The garment and textile industry in Thailand is undergoing a significant structural shift as of the first quarter of 2026. According to data from the sourcing intelligence tool TexPro, the nation’s total textile imports fell by 7.1 percent year-on-year, dropping to $562.56 million from $605.47 million in the same period of 2025. While the overall import volume has dipped, the internal composition of these imports reveals a growing reliance on processed textile inputs rather than raw materials.

The share of fabric in Thailand’s total textile imports climbed to 56.44 percent in the first quarter of 2026, up from 54.99 percent a year earlier and 51.40 percent in 2023. In contrast, the share of fiber imports declined to 12.91 percent, down from 14.80 percent in the first quarter of 2025 and 18.06 percent in 2023. This changing composition suggests that Thai manufacturers are increasingly focusing on sourcing intermediary materials that can be converted into higher-value apparel, reinforcing the country's evolving role as a downstream manufacturing hub within regional supply chains.

Conversely, Thailand’s textile export sector is facing steeper challenges. Textile shipments declined by 8.7 percent year-on-year to $591.50 million in the first quarter of 2026, down from $648.01 million the previous year. This sharper decline in exports compared to imports indicates that international demand remains sluggish, even as domestic processing activity remains relatively active.

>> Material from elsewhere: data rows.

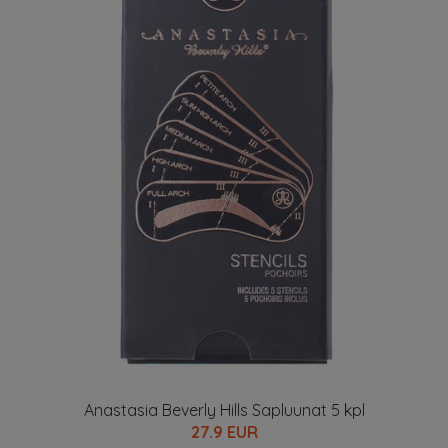
Anastasia Beverly Hills Sapluunat 5 kpl
27.9 EUR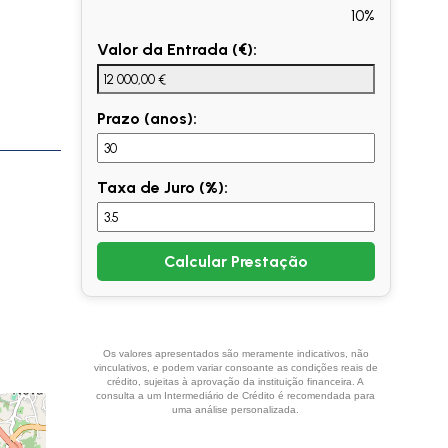
10%
Valor da Entrada (€):
Prazo (anos):
Taxa de Juro (%):
Calcular Prestação
Os valores apresentados são meramente indicativos, não
vinculativos, e podem variar consoante as condições reais de
crédito, sujeitas à aprovação da instituição financeira. A
consulta a um Intermediário de Crédito é recomendada para
uma análise personalizada.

Fabric remains Thailand's largest export category, contributing 40.05 percent of total exports, followed closely by fiber at 39.63 percent. With fiber exports totaling $234.41 million—nearly matching fabric exports of $236.87 million—Thailand maintains significant strength in upstream materials despite the subdued global market. Consequently, the country’s textile trade surplus narrowed to $28.94 million for the quarter, down from $42.54 million in the first quarter of 2025. This shrinking surplus highlights the pressure on export-oriented producers in an environment of constrained international demand. Ultimately, these trends point to a Thai textile sector that is becoming increasingly dependent on imported intermediary goods to support value-added manufacturing while navigating a difficult global export climate.